While few critics and film theorists have investigated religion in the cinema, one of the greatest film critics, Andre Bazin (2002), writes, ‘The cinema has always been interested in God’, usually with the most spectacular aspects of the history of Christianity. He argues that Catholicism has a ‘natural affinity’ with cinema with its formidable iconography and that these features have given rise to films that are successful but religiously insignificant because they have to work against these spectacular elements, focusing instead on the psychological and moral deepening of the religious fact, leading to a renunciation of the physical representation of the supernatural and grace. Bazin’s remarks are not applicable in the context of the Indian ‘religious genres’, in which I believe films are, in fact, religiously significant while also being highly successful commercially. Hindu iconography and its relationship of the image and the viewer have, perhaps, an even greater affinity with cinema and the conventions of Indian cinema, whether or not the operation of a melodramatic mode or its sequence of ‘attractions’ (see Dwyer and Patel 2002) subordinate the spectacular to the other requirements of cinema.

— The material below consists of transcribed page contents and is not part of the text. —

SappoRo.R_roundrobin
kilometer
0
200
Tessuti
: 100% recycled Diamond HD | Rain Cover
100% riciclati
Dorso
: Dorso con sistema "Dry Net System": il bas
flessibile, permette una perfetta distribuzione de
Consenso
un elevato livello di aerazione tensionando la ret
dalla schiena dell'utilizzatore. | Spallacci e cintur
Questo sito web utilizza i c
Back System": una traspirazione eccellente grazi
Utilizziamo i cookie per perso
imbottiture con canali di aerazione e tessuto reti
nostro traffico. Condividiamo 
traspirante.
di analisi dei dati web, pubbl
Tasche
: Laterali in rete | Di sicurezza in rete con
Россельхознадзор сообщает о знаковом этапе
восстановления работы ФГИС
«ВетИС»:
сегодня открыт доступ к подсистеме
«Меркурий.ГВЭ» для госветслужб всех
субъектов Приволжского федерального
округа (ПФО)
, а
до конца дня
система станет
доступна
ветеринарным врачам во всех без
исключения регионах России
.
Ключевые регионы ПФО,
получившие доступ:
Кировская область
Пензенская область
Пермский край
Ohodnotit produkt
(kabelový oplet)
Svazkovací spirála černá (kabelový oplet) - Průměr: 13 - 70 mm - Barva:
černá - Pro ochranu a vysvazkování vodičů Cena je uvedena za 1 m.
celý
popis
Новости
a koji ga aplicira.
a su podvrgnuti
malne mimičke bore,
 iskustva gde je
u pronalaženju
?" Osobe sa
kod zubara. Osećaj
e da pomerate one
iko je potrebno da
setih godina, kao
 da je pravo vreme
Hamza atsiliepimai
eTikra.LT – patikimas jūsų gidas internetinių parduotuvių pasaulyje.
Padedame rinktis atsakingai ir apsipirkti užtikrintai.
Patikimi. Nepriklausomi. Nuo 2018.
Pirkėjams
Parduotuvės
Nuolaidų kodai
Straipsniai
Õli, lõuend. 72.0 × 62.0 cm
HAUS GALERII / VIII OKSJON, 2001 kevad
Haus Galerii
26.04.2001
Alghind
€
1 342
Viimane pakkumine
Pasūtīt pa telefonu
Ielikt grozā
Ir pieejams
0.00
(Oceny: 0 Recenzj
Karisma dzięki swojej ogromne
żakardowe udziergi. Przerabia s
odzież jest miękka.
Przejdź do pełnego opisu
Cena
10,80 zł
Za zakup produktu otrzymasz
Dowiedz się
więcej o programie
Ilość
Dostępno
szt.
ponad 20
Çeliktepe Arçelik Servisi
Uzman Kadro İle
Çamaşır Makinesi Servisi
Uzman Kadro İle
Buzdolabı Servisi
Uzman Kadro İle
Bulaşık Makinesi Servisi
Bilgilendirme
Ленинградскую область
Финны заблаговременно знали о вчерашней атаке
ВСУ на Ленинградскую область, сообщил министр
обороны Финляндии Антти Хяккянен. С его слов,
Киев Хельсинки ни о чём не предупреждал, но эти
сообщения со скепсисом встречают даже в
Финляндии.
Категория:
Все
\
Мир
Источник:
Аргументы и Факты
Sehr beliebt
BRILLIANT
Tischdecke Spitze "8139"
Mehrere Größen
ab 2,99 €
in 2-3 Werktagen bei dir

While it is widely acknowledged that the film itself has a mythological nature and is a creator of new mythologies, we also need to consider whether, as critics such as John Lyden (2003) have argued, cinema is almost a form of religion, as, like religion, it presents and examines images, relationships, ideas, beliefs, desires, fears, and brings to them its own specific forms such as the quasi-divine figures of the stars (see Lyden 2003). Cinema also has a certain mystical quality in that we may not understand films but we feel them and respond to their emotions. However, Hindi cinema’s very disavowal of certain forms of realism and its unique modification of the melodrama allow the eruption of the religious, sometimes as images actively engage in the drama, often as a hierophany, that is the appearance of the religious in the everyday. Very few films show an absence of the religious, and many that seem to have some ‘secular’ patterning of divine order through the operation of fate, virtue and redemption reshape these into meaningfulness by their divine or superhuman qualities, while also emphasizing the spirituality of the individual.
Film theory has also given little space to the study of religion. The concerns of many film critics are mostly with the modern and postmodern forms of subjectivity, audience and the dominance in recent years of psychoanalytic and feminist criticism. Scholars of Indian cinema have examined the form of film, its history, its social context and its relation to politics, in particular its relation with nationalism, but rarely discussed the spiritual realm; in fact there has been almost no research on religion in cinema in India.9 This is not surprising given how little research there has been on religion and cinema in general.10 Most books on religion and cinema are concerned with ‘religious’ films or with the depiction of spirituality in films, mostly drawing on Judaeo-Christian thought. This writing tends to focus on the image of Christ or on theology. There is yet to be a body of work that examines the non-Abrahamic religions in cinema.
My own reluctance to examine religion in Indian cinema has been due to wanting to avoid seeing religion as the essence of India, a Dumontian view of India’s cultural difference. The idea of discussing religion and Indian cinema is usually taken to mean a study of representation of religious communities, religious nationalism and religious films, a political approach which I have discussed only where appropriate to the broader areas of my study. However, as there is interest in the current worldwide religious resurgence, which has been studied more in media other than cinema, it is likely that the academic study of the Hindi film will increase.